Raptor count ends but hawks still passing

Posted on January 07, 2016 in Science

Although the annual raptor migration count at the world-famous Hawk Mountain Sanctuary in Kempton, Pa, concluded December 15, Sanctuary biologists say the hawks will continue to move south thanks to the unseasonably warm weather this fall.

“Some late season migrants lingered to our north and are just starting to move now,” says Senior Monitoring Biologist Dr. Laurie Goodrich. “That makes January and February a great time to visit, especially to watch for red-tailed hawks and bald eagles,” she says. 

The 2015 count, which concluded December 15, tallied 13,419 birds of prey, 30 percent below numbers typically seen during a fall season and with no records for any species. In fact, only bald eagles and merlins came in above their 10-year-average while the rest of the 16 species that pass the Sanctuary fell below average, some as much as 65 percent below.  

Scientists say it may just be an off year, one plagued by a lack of cold fronts, the one weather condition that birders count on to gather migratory raptors along the ridge. With many days of east winds, September counts were low and the cloudless, blue skies during the peak of broad-winged hawk migration made spotting the high-flying, broadwings nearly impossible.

For late-migrating species, such as the red-shouldered and red-tailed hawk, a lack of snow cover to the north allowed the birds to linger at a time when large numbers would usually be seen soaring by Hawk Mountain in late October through November. 

Despite the below-average counts, the Sanctuary did report some highlights: a Mississippi kite passed on September 25, only the fourth fall record and ninth record overall for the Sanctuary, and on October 4, an adult light-morph Swainson's hawk was counted, the 19th record for the Sanctuary. Eleven peregrine falcons were spotted on October 1, the fourth-highest, single-day count in Hawk Mountain history.
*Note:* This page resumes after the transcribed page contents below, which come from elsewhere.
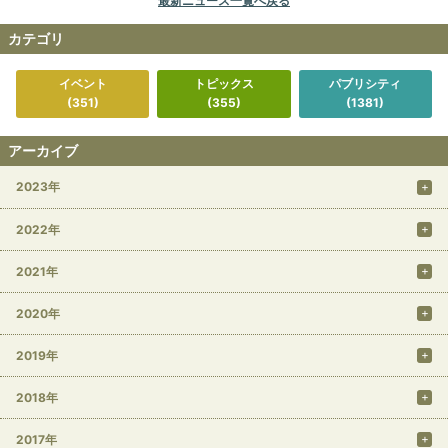
最新ニュース一覧へ戻る
カテゴリ
イベント
トピックス
パブリシティ
(351)
(355)
(1381)
アーカイブ
2023年
2022年
2021年
2020年
2019年
2018年
2017年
“Looking back, the warmer weather may have made some migrants linger, but it also stretched our unofficial season. Balmy days during November and December get more people spending time outside and we saw an increase in visitation overall,” Goodrich explains. 

An additional 54,966 non-raptors were also tallied including 11,189 Canada goose, 8,486 common grackles, 6,489 cedar waxwings, 1,948 American crow, 1,717 red-winged blackbirds, 812 monarch butterflies and 327 dragonflie. The most unusual non-raptor was a summer tanager on September 15, only the second record since the 1940s for this more southerly tanager, but overall, warbler and vireo counts were below average. Some of the more unusual species seen included blue-winged, yellow, and prairie warbler. Crossbills were seen sporadically from late October through November including a high of six red crossbills on October 31 and a single white-winged crossbill on November 3.  Other highlights included 117 common loons on November 14, 35 ruby-throated hummingbirds on August 27, 64 ruby-crowned kinglets on October 6, and 4,398 common grackles on November 7.
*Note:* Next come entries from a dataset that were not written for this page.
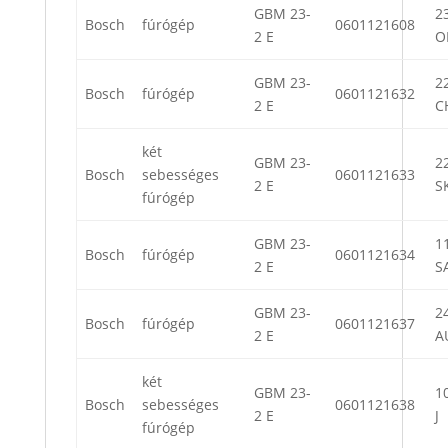
GBM 23-
23
Bosch
fúrógép
0601121608
2 E
O
GBM 23-
22
Bosch
fúrógép
0601121632
2 E
C
két
GBM 23-
22
Bosch
sebességes
0601121633
2 E
S
fúrógép
GBM 23-
11
Bosch
fúrógép
0601121634
2 E
S
GBM 23-
24
Bosch
fúrógép
0601121637
2 E
A
két
GBM 23-
10
Bosch
sebességes
0601121638
2 E
J
fúrógép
 As the world's first refuge for birds of prey, Hawk Mountain Sanctuary has long been considered the destination for hawkwatch enthusiasts. Located on the Appalachian Flyway, the rocky overlooks at Hawk Mountain provide an ideal location to enjoy, study, and learn from the spectacle of raptor migration.

Why Count Hawks?
Hawk Mountain Sanctuary has conducted bird migration counts since 1934. Its database represents the longest-running record of hawk migration in the world. The long-term data allow scientists to monitor the conservation status of these normally secretive birds. Declining trends in any one raptor population can alert conservationists to potential problems in the environment.

In addition to its scientific value, Hawk Mountain educators use the hawk count to introduce thousands of schoolchildren and an average 70,000 visitors to the phenomena of migration and the importance of conserving birds of prey. The Sanctuary also uses the annual event to train young conservationists from around the world and teach them how to monitor wildlife, record and analyze data, and interpret the migration for the public.
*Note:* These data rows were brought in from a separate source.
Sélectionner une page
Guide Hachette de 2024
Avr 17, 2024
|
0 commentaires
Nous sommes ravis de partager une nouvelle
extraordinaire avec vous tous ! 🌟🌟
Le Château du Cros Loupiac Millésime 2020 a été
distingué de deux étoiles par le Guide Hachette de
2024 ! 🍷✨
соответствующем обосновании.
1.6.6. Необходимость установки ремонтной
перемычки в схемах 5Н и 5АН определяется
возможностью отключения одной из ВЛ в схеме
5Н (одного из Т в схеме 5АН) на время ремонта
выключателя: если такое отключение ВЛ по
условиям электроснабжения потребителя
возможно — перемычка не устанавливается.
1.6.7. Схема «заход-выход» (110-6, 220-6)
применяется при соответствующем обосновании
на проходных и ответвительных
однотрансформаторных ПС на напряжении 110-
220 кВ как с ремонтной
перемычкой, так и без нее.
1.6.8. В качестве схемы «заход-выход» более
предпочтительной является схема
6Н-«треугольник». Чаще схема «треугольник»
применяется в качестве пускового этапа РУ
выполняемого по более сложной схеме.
Lookouts and trails at the sanctuary are open dawn to dusk daily and are located along Hawk Mountain Road, 7 miles north of the I-78/Rte 61 intersection near Hamburg. The Visitor Center is open 9 am to 5 pm daily. Trail fees cost $9 for adults, $8 for seniors and $5 for children aged 6-12. Sanctuary members and children under six are admitted free, with family memberships costing $50 for year-round admission.